Manifold Percolation: from generative model to Reinforce learning
Rui Tong
TL;DR
This work reframes generative modeling as a topology problem, introducing continuum percolation and the percolation threshold as observer-centric probes of a model’s data-support geometry. It defines the Percolation Shift, proves scaling relations linking percolation thresholds to manifold volume, and introduces a differentiable topological loss to expand and stabilize the generated support. The approach is demonstrated across diffusion, RL, and language-model settings, showing that topology-aware supervision yields synergistic improvements where fidelity and diversity reinforce each other rather than trade off. By linking geometric connectivity to learning dynamics, the paper offers a unified framework for diagnosing and mitigating implicit mode collapse, with practical implications for long-horizon robustness and policy optimization.
Abstract
Generative modeling is typically framed as learning mapping rules, but from an observer's perspective without access to these rules, the task becomes disentangling the geometric support from the probability distribution. We propose that continuum percolation is uniquely suited to this support analysis, as the sampling process effectively projects high-dimensional density estimation onto a geometric counting problem on the support. In this work, we establish a rigorous correspondence between the topological phase transitions of random geometric graphs and the underlying data manifold in high-dimensional space.
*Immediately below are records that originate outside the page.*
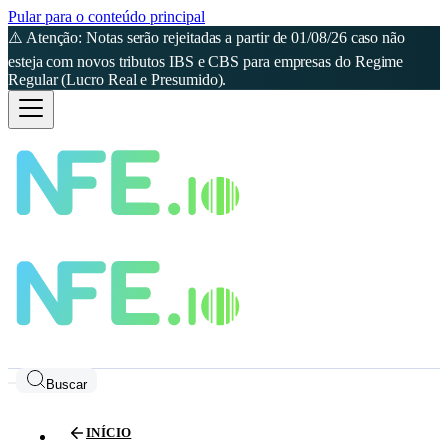
Pular para o conteúdo principal
⚠️ Atenção: Notas serão rejeitadas a partir de 01/08/26 caso não
esteja com novos tributos IBS e CBS para empresas do Regime
Regular (Lucro Real e Presumido).
Buscar
INÍCIO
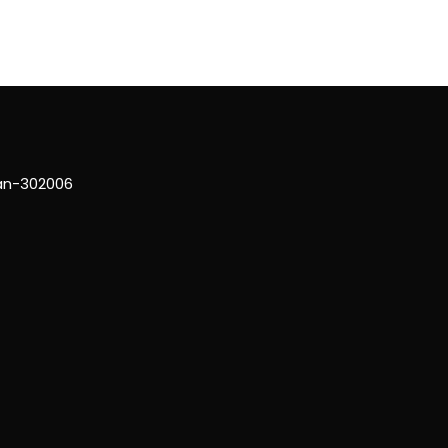
han-302006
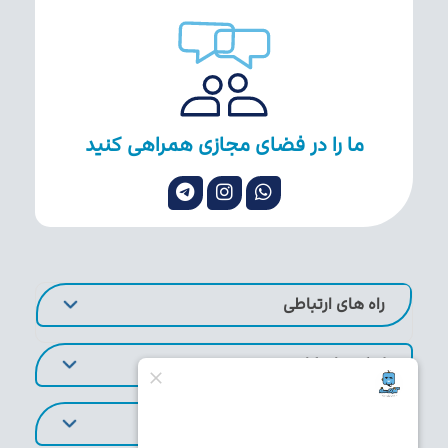
ما را در فضای مجازی همراهی کنید
راه های ارتباطی
لینک های کاربردی
تورهای پر طرفدار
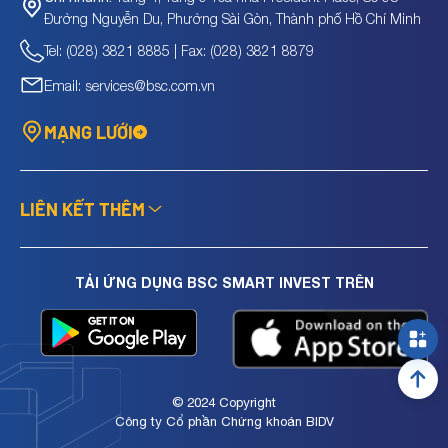
Đường Nguyễn Du, Phường Sài Gòn, Thành phố Hồ Chí Minh
Tel: (028) 3821 8885 | Fax: (028) 3821 8879
Email: services@bsc.com.vn
MẠNG LƯỚI
LIÊN KẾT THÊM
TẢI ỨNG DỤNG BSC SMART INVEST TRÊN
© 2024 Copyright
Công ty Cổ phần Chứng khoán BIDV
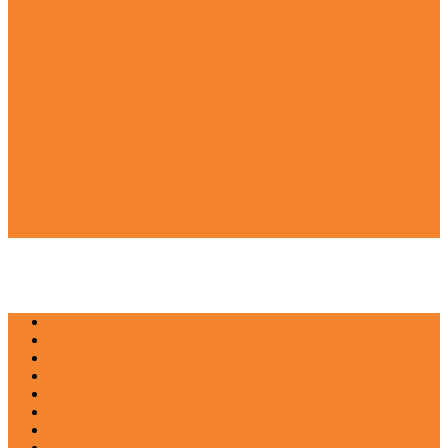
NEWS
EDUKASI
ENTERTAINMENT
IMPRESI
INOVASI
INSPIRASIANA
KULINER
NGASO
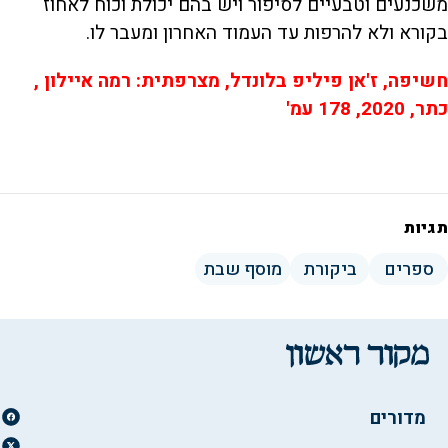
משכנעים וטבעיים לסיפור ויש בהם יכולת וכוח לאחוז
בקורא ולא להרפות עד העמוד האחרון ומעבר לו.
חשיפה, ז'אן פיליפ בלונדל, מצרפתית: רמה איילון ,
כתר, 2020, 178 עמ'
תגיות
ספרים
ביקורת
מוסף שבת
מדורים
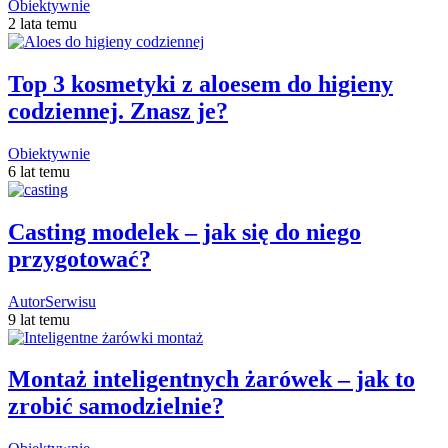
Obiektywnie
2 lata temu
Top 3 kosmetyki z aloesem do higieny
codziennej. Znasz je?
Obiektywnie
6 lat temu
Casting modelek – jak się do niego
przygotować?
AutorSerwisu
9 lat temu
Montaż inteligentnych żarówek – jak to
zrobić samodzielnie?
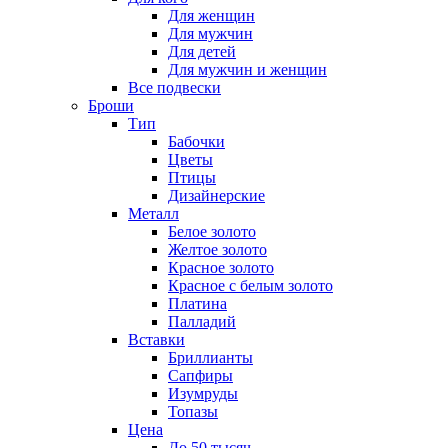
Для женщин
Для мужчин
Для детей
Для мужчин и женщин
Все подвески
Броши
Тип
Бабочки
Цветы
Птицы
Дизайнерские
Металл
Белое золото
Желтое золото
Красное золото
Красное с белым золото
Платина
Палладий
Вставки
Бриллианты
Сапфиры
Изумруды
Топазы
Цена
До 50 тысяч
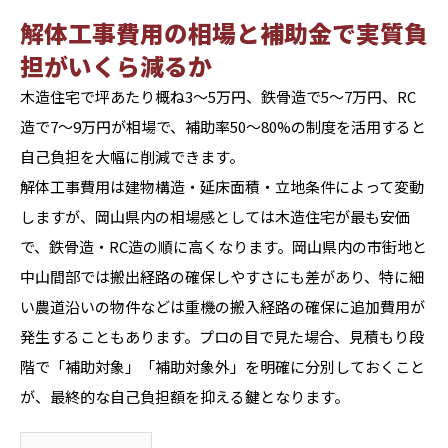
解体工事費用の相場と補助金で実質負
担がいくら減るか
木造住宅で坪あたり概ね3〜5万円、鉄骨造で5〜7万円、RC
造で7〜9万円が相場で、補助率50〜80%の制度を活用すると
自己負担を大幅に削減できます。
解体工事費用は建物構造・延床面積・立地条件によって変動
しますが、岡山県内の相場感としては木造住宅が最も安価
で、鉄骨造・RC造の順に高くなります。岡山県内の市街地と
中山間部では搬出経路の確保しやすさにも差があり、特に細
い農道沿いの物件などは重機の搬入経路の確保に追加費用が
発生することもあります。プロの目で見た場合、見積もり段
階で「補助対象」「補助対象外」を明確に分別しておくこと
が、最終的な自己負担額を抑える鍵となります。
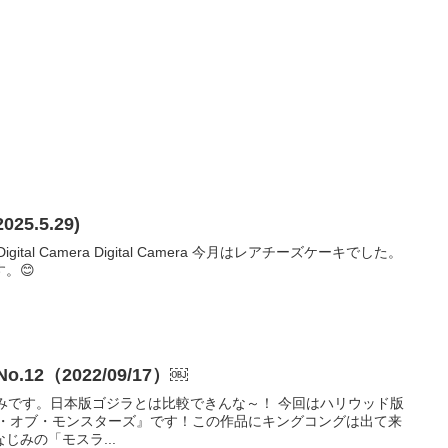
5.5.29)
tal Camera Digital Camera 今月はレアチーズケーキでした。
。😊
12（2022/09/17）￼
みです。日本版ゴジラとは比較できんな～！ 今回はハリウッド版
グ・オブ・モンスターズ』です！この作品にキングコングは出て来
じみの「モスラ...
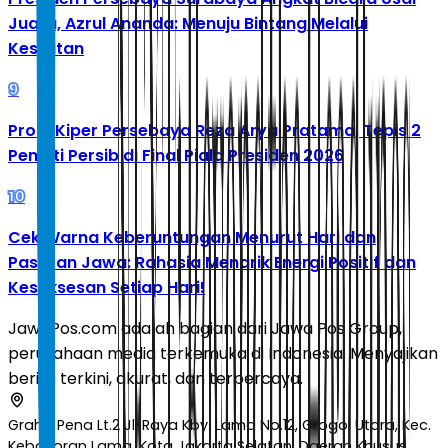
Juara, Azrul Ananda: Menuju Bintang Melalui
Kesulitan
9
Profil Kiper Persebaya Reza Arya Pratama, Tepis 2
Penalti Persib di Final Piala Presiden 2026
10
Cek Warna Keberuntungan Menurut Hari dan
Pasaran Jawa: Rahasia Menarik Energi Positif dan
Kesuksesan Setiap Hari!
JawaPos.com adalah bagian dari Jawa Pos Group,
perusahaan media terkemuka di Indonesia. Menyajikan
berita terkini, akurat, dan terpercaya.
Graha Pena Lt.2 Jl. Raya Kby. Lama No.12, Grogol Utara, Kec.
Kebayoran Lama, Kota Jakarta Selatan, Daerah Khusus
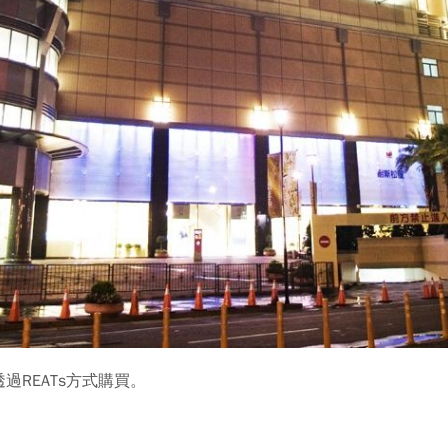
REATs方式購買。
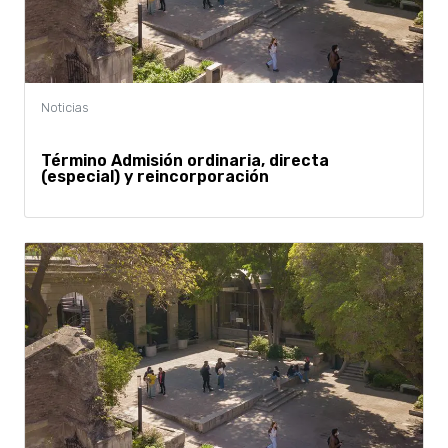
Término Admisión ordinaria, directa
(especial) y reincorporación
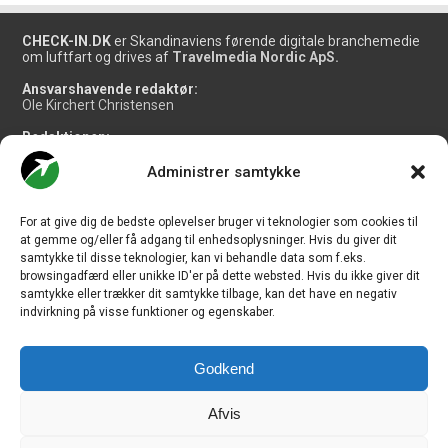
CHECK-IN.DK
er Skandinaviens førende digitale branchemedie
om luftfart og drives af
Travelmedia Nordic ApS.
Ansvarshavende redaktør:
Ole Kirchert Christensen
Redaktionen:
Christian Granhøj Skouboe
Henrik Baumgarten
Administrer samtykke
Danny Longhi Andreasen
Mathias Majlund Laursen
For at give dig de bedste oplevelser bruger vi teknologier som cookies til
Salg og jobannoncer:
at gemme og/eller få adgang til enhedsoplysninger. Hvis du giver dit
salg@travelmedianordic.com
samtykke til disse teknologier, kan vi behandle data som f.eks.
browsingadfærd eller unikke ID'er på dette websted. Hvis du ikke giver dit
samtykke eller trækker dit samtykke tilbage, kan det have en negativ
Vi tager ansvar for indholdet og er tilmeldt
indvirkning på visse funktioner og egenskaber.
Godkend
Siden er udviklet af
JHV Media Consult.
Afvis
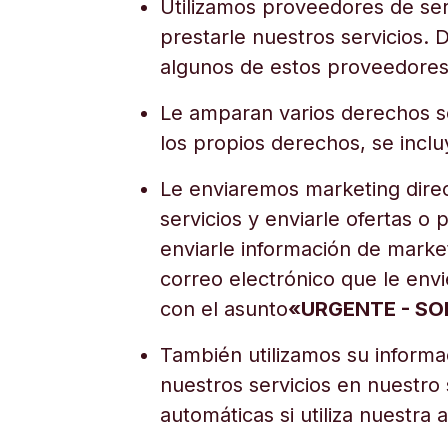
Utilizamos proveedores de ser
prestarle nuestros servicios. 
algunos de estos proveedores 
Le amparan varios derechos s
los propios derechos, se inclu
Le enviaremos marketing direc
servicios y enviarle ofertas 
enviarle información de marke
correo electrónico que le env
con el asunto
«URGENTE - SO
También utilizamos su informa
nuestros servicios en nuestro 
automáticas si utiliza nuestra 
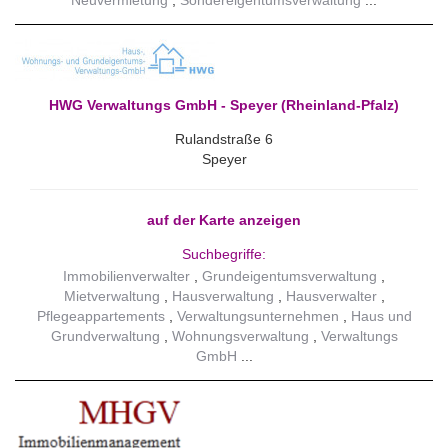
Neuvermietung
Sondereigentumsverwaltung
HWG Verwaltungs GmbH - Speyer (Rheinland-Pfalz)
Rulandstraße 6
Speyer
auf der Karte anzeigen
Suchbegriffe:
Immobilienverwalter
Grundeigentumsverwaltung
Mietverwaltung
Hausverwaltung
Hausverwalter
Pflegeappartements
Verwaltungsunternehmen
Haus und
Grundverwaltung
Wohnungsverwaltung
Verwaltungs
GmbH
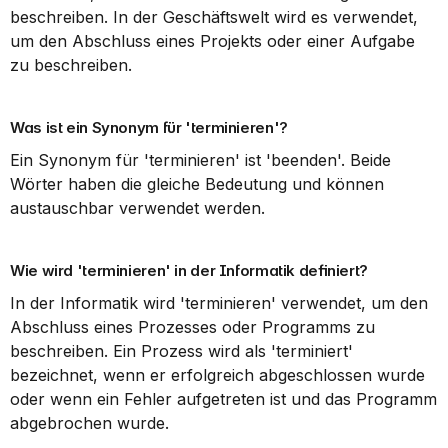
beschreiben. In der Geschäftswelt wird es verwendet, 
um den Abschluss eines Projekts oder einer Aufgabe 
zu beschreiben.
Was ist ein Synonym für 'terminieren'?
Ein Synonym für 'terminieren' ist 'beenden'. Beide 
Wörter haben die gleiche Bedeutung und können 
austauschbar verwendet werden.
Wie wird 'terminieren' in der Informatik definiert?
In der Informatik wird 'terminieren' verwendet, um den 
Abschluss eines Prozesses oder Programms zu 
beschreiben. Ein Prozess wird als 'terminiert' 
bezeichnet, wenn er erfolgreich abgeschlossen wurde 
oder wenn ein Fehler aufgetreten ist und das Programm 
abgebrochen wurde.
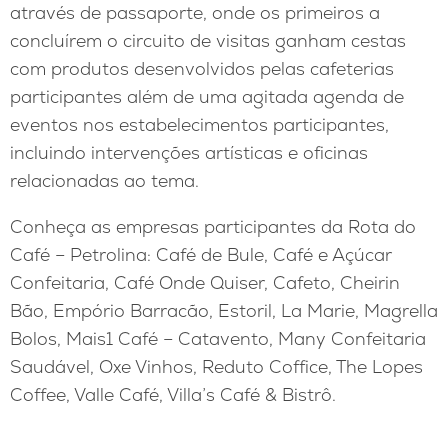
através de passaporte, onde os primeiros a
concluírem o circuito de visitas ganham cestas
com produtos desenvolvidos pelas cafeterias
participantes além de uma agitada agenda de
eventos nos estabelecimentos participantes,
incluindo intervenções artísticas e oficinas
relacionadas ao tema.
Conheça as empresas participantes da Rota do
Café – Petrolina: Café de Bule, Café e Açúcar
Confeitaria, Café Onde Quiser, Cafeto, Cheirin
Bão, Empório Barracão, Estoril, La Marie, Magrella
Bolos, Mais1 Café – Catavento, Many Confeitaria
Saudável, Oxe Vinhos, Reduto Coffice, The Lopes
Coffee, Valle Café, Villa’s Café & Bistrô.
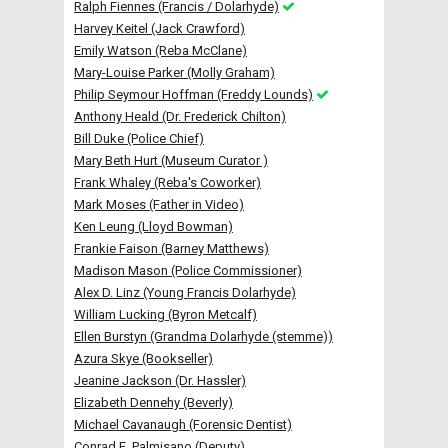
Ralph Fiennes (Francis / Dolarhyde)
Harvey Keitel (Jack Crawford)
Emily Watson (Reba McClane)
Mary-Louise Parker (Molly Graham)
Philip Seymour Hoffman (Freddy Lounds)
Anthony Heald (Dr. Frederick Chilton)
Bill Duke (Police Chief)
Mary Beth Hurt (Museum Curator )
Frank Whaley (Reba's Coworker)
Mark Moses (Father in Video)
Ken Leung (Lloyd Bowman)
Frankie Faison (Barney Matthews)
Madison Mason (Police Commissioner)
Alex D. Linz (Young Francis Dolarhyde)
William Lucking (Byron Metcalf)
Ellen Burstyn (Grandma Dolarhyde (stemme))
Azura Skye (Bookseller)
Jeanine Jackson (Dr. Hassler)
Elizabeth Dennehy (Beverly)
Michael Cavanaugh (Forensic Dentist)
Conrad E. Palmisano (Deputy)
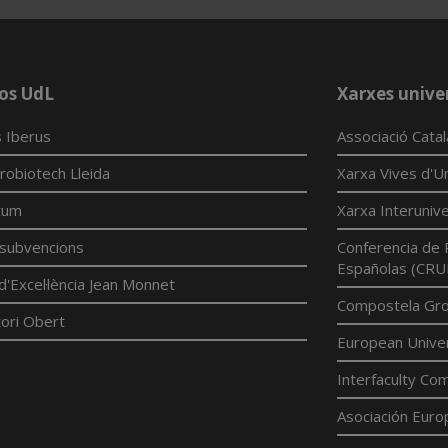
os UdL
Xarxes univer
 Iberus
Associació Cata
robiotech Lleida
Xarxa Vives d'Un
tum
Xarxa Interunive
í subvencions
Conferencia de 
Españolas (CRU
d'Excel·lència Jean Monnet
Compostela Grou
ori Obert
European Univer
Interfaculty Com
Asociación Euro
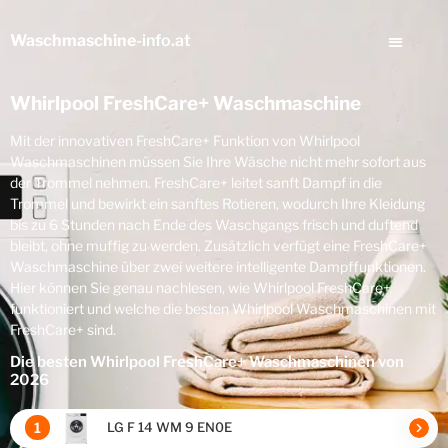
Waschmaschine
-info.at
Whirlpool FreshCare+ Waschmaschine
Mit der innovativen FreshCare+ Funktion von Whirlpool
Waschmaschinen müssen Sie Ihre Wäsche nicht mehr sofort aus
der Trommel nehmen. FreshCare+ leitet sanft Dampf in die
Trommel und bewirkt ein sanftes Rotieren, wodurch Ihre Kleidung
bis zu 6 Stunden nach Ende des Waschgangs frisch und duftend
bleibt, ohne muffig zu werden. Zusätzlich verfügt eine FreshCare+
Waschmaschine über zwei weitere intelligente Dampffunktionen.
Hier können Sie genau nachlesen, wie Whirlpool FreshCare+
funktioniert und welche die besten Whirlpool Waschmaschinen mit
FreshCare+ sind.
Die besten Whirlpool FreshCare+ Waschmaschinen von
2026
1
LG F 14 WM 9 EN0E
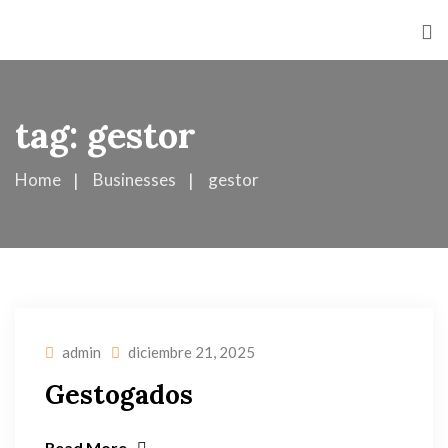
tag:
gestor
Home
Businesses
gestor
admin
diciembre 21, 2025
Gestogados
Read More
By analyzing the relationship between our proposed Percolation Shift metric and FID, we show that this metric captures structural pathologies, such as implicit mode collapse, where standard statistical metrics fail. Finally, we translate this topological phenomenon into a differentiable loss function that guides training. Experimental results confirm that this approach not only prevents manifold shrinkage but also fosters a form of synergistic improvement, where topological stability becomes a prerequisite for sustained high fidelity in both static generation and sequential decision making.